We arrived on the Thursday and went with Irene and Baxter (her young boy) to the nearby Spyglass pub for excellent fish pie and a pint or two of Island brewery Yates’ Holy Joe, a fine pale and hoppy one.  Friday the sun shone and we wlaked west to the botanic gardens and had a crab pastie from a cafe at Steephill Cove.  In the afternoon I felt compelled to visit my favourite pub there, the Volunteer, where a Brains Tour de France celebratory beer was had – Le Peleton.  Would you believe it was pale and hoppy?  Unlike the Wytchwood Cherry Picker and Ringwood Father Time sampled with dinner on Sunday eve at the Spyglass again.

Walking in the sporadic rain on Sunday we encountered what I mistakenly called Accropodes, but where in fact Tetrapods defending the shoreline to the east of Ventnor, near Bonchurch.

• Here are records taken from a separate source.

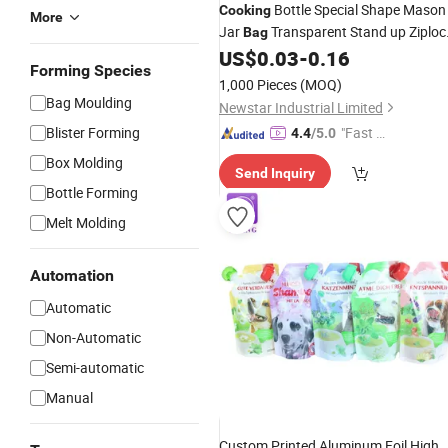
Bottle Special Shape Mason
Cooking
More
Jar
Transparent Stand up Ziploc
Bag
Plastic
for
US$
0.03
-
0.16
Bag
Food
Forming Species
1,000 Pieces
(MOQ)
Bag Moulding
Newstar Industrial Limited
Blister Forming
"Fast D
4.4
/5.0
elivery"
Box Molding
Send Inquiry
Bottle Forming
Melt Molding
Automation
Automatic
Non-Automatic
Semi-automatic
Manual
Custom Printed Aluminum Foil High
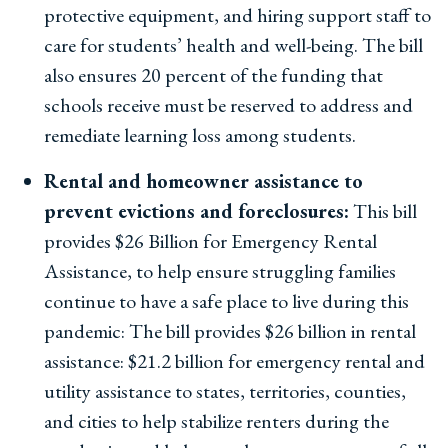
protective equipment, and hiring support staff to
care for students’ health and well-being. The bill
also ensures 20 percent of the funding that
schools receive must be reserved to address and
remediate learning loss among students.
Rental and homeowner assistance to
prevent evictions and foreclosures:
This bill
provides $26 Billion for Emergency Rental
Assistance, to help ensure struggling families
continue to have a safe place to live during this
pandemic: The bill provides $26 billion in rental
assistance: $21.2 billion for emergency rental and
utility assistance to states, territories, counties,
and cities to help stabilize renters during the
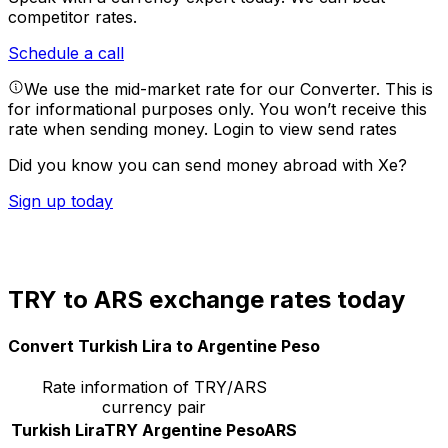
competitor rates.
Schedule a call
We use the mid-market rate for our Converter. This is
for informational purposes only. You won’t receive this
rate when sending money.
Login to view send rates
Did you know you can send money abroad with Xe?
Sign up today
TRY to ARS exchange rates today
Convert Turkish Lira to Argentine Peso
Rate information of TRY/ARS
currency pair
Turkish Lira
TRY
Argentine Peso
ARS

Accro is French for hook or hooked, and accropodes are more sophisticated reinforced concrete shapes which lock together pretty well – certainly better than the earlier development called tetrapods, because they have 4 feet.  Both were developed by a French marine research institute, but thats probably more than you wanted already.

And all at once I spied a crowd, a host of waving tetrapods (not accropodes, nor yet daffodils)

We went on to a tiny church, where the poet Swinburne was christened – he was born there, unlike Charles Dickens, who spent time writing a couple of chapters of something, when he wasn’t playing rounders on the beach, Tennyson who popped round for tea, and a whole host of 19th century watercolourists, who thought a lot of the place.  It wasn’t just the arty English crowd though – Ivan Turgenev started a new book in Ventnor in the 1860s and Karl Marx spent 2 winters in Ventnor in the 1880s.  TWO WINTERS – what was wrong with that man?

On the way back to Ventnor we went exploring, trying to reach the highest place in town.  Turned out to be South Street, home to the Ventnor Fire Service,

Ventnor Fire Station with Bonchurch Down out to the east

and a cast iron sanitary cover made my Thomas Crapper and Co.